What’s the next step? Do you buy a bigger one? Trade in the old one? If you have a data centre do you add some more machines to that and get bigger and bigger? Or do you look to something like the cloud where in theory you ca n infinitely scale?

Obviously it costs you money but you don’t need an engineer to come in and install a new machine etc. Its just ease of use. Once you’ve been down the cloud path, you think: ‘Why did we ever buy these things in the first place?!’ I think it is an inevitable jump.

What advice would you give to someone making that jump?

Yeah I would say have a real genuine look at it first. One of the stopping points for this was security. It has always been: ‘ok I’ve got to give my data to someone else’. And I do get it, it is terrifying. But the advances in security, the levels it has got to particularly in AWS but also in Google as well, you can set up your own VPC which is purely your own network purely in that cloud so you have your own private network. It takes a little bit more infrastructure, if you’ve been relying on another team to do your ops for you, it can be tricky but your engineers will learn more, there is more scope to move to new things if you need to upgrade to a version of anything like Hive of Redshift. AWS Take care of all of that. There is no outage periods, none of that. At Sky if we wanted to upgrade we had to book it in months in advance, whereas you don’t have that with AWS you take the latest version on anything or you can chose the version you want.

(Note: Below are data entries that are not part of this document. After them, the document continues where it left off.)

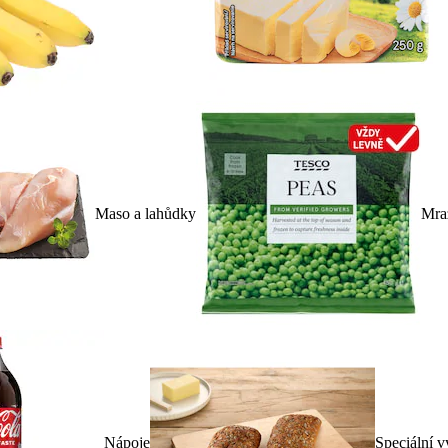
Maso a lahůdky
Mra
Nápoje
Speciální v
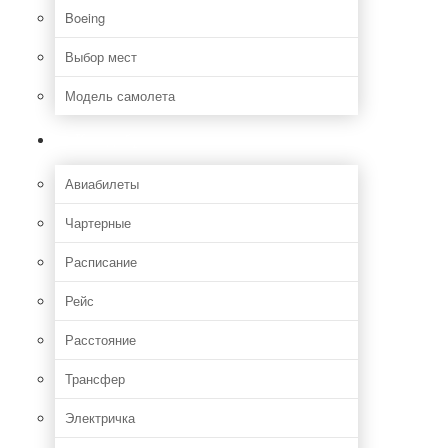
Boeing
Выбор мест
Модель самолета
Как добраться
Авиабилеты
Чартерные
Расписание
Рейс
Расстояние
Трансфер
Электричка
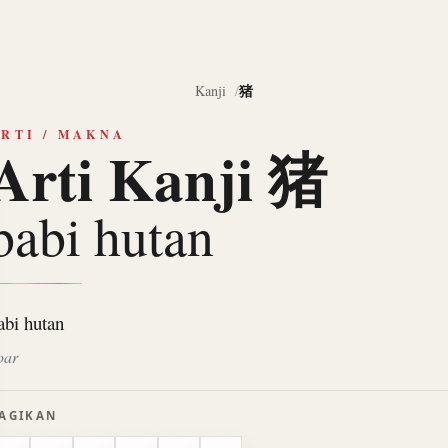
猪
Kanji
RTI / MAKNA
Arti Kanji 猪
babi hutan
abi hutan
oar
AGIKAN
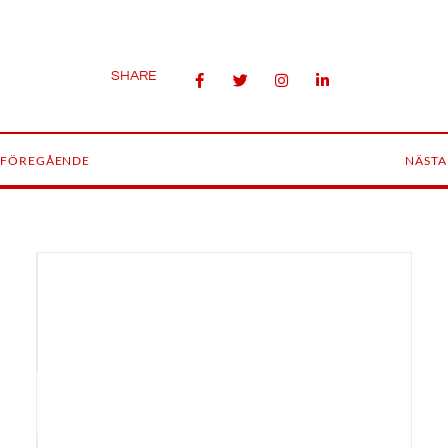
SHARE
FÖREGÅENDE
NÄSTA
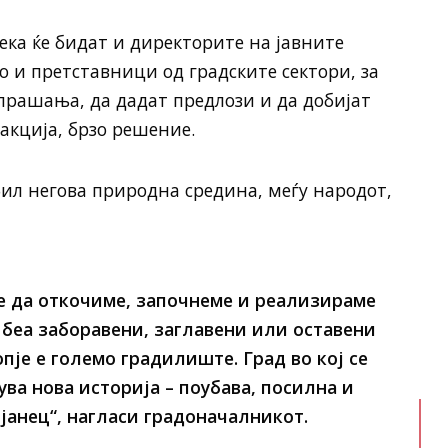
дека ќе бидат и директорите на јавните
ко и претставници од градските сектори, за
прашања, да дадат предлози и да добијат
акција, брзо решение.
бил негова природна средина, меѓу народот,
е да откочиме, започнеме и реализираме
 беа заборавени, заглавени или оставени
опје е големо градилиште. Град во кој се
ува нова историја – поубава, посилна и
јанец“, нагласи градоначалникот.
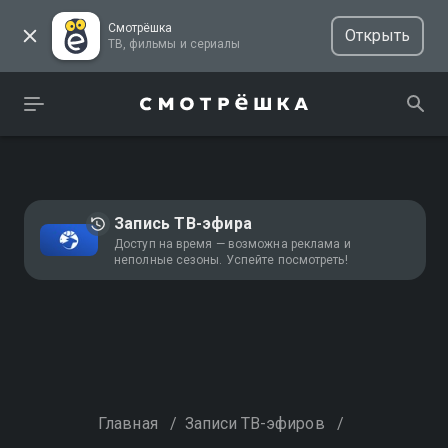
Смотрёшка
Открыть
ТВ, фильмы и сериалы
Запись ТВ-эфира
Доступ на время — возможна реклама и
неполные сезоны. Успейте посмотреть!
Главная
/
Записи ТВ-эфиров
/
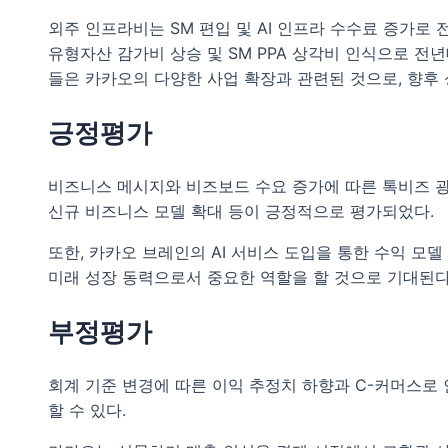
외주 인프라비는 SM 편입 및 AI 인프라 수수료 증가로 
유형자산 감가비 상승 및 SM PPA 상각비 인식으로 전년
들은 카카오의 다양한 사업 확장과 관련된 것으로, 향후 
긍정평가
비즈니스 메시지와 비즈보드 수요 증가에 따른 톡비즈 광
신규 비즈니스 모델 확대 등이 긍정적으로 평가되었다.
또한, 카카오 브레인의 AI 서비스 도입을 통한 수익 모델
미래 성장 동력으로서 중요한 역할을 할 것으로 기대된다
부정평가
회계 기준 변경에 따른 이익 추정치 하향과 C-커머스로
할 수 있다.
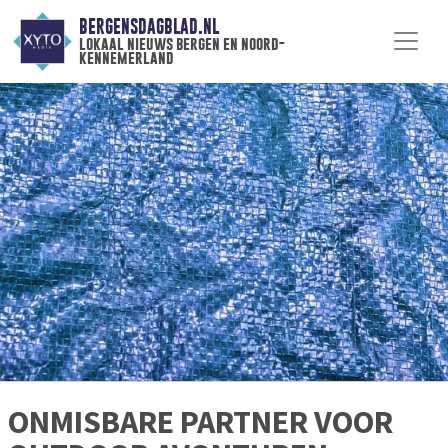
BERGENSDAGBLAD.NL
lokaal nieuws bergen en noord-
kennemerland
ONMISBARE PARTNER VOOR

What drove you toward data engineering as a career?

It is what I’ve always done, I left university and went straight to IBM, and straight away I was working on DB2 and processes, I enjoyed the matching of the warehouse work, to what you were seeing in the main warehouse, we used to have a process I designed that tracked parts that came into our local factory and went through the process where it would come from the customer, through to what station it was at, and it was all tracked by barcode, to put that into a ETL process and have management reports based on that information was really interesting. It was also extremely useful and I got the bug from that.

It is the ability to take something that seems fairly innocuous and draw valuable insight from it, and we were seeing that back that. Seeing it much more efficiently than someone going around with a clipboard!

And I think most Data Engineers want to know they are adding value, rather than saying ‘Here’s a project just crack on and do it’. It is about sitting down with the business understanding their needs, talk to them about what we can do to help. Then start working out how to code it all. It gives it a much greater sense of purpose and direction. And also adds that element of creativity and problem solving as opposed to just sitting with my head phones on coding. It is more like being part of something.

What advice would you give to someone aiming to become a Data Engineer?

One question I like to ask is: ‘If you have an hour’s downtime in work what do you do with it?’ If there’s people who say ‘I’m really interested in…’ I like. Someone who has gone out and researched something or looked into something new, or attended a conference or meet up on that subject. Or set up their own AWS account, maybe doesn’t understand everything but is on the way to. That is really important because it shows genuine interest and is someone that will eventually add value to the team. And that interest is what you can’t teach.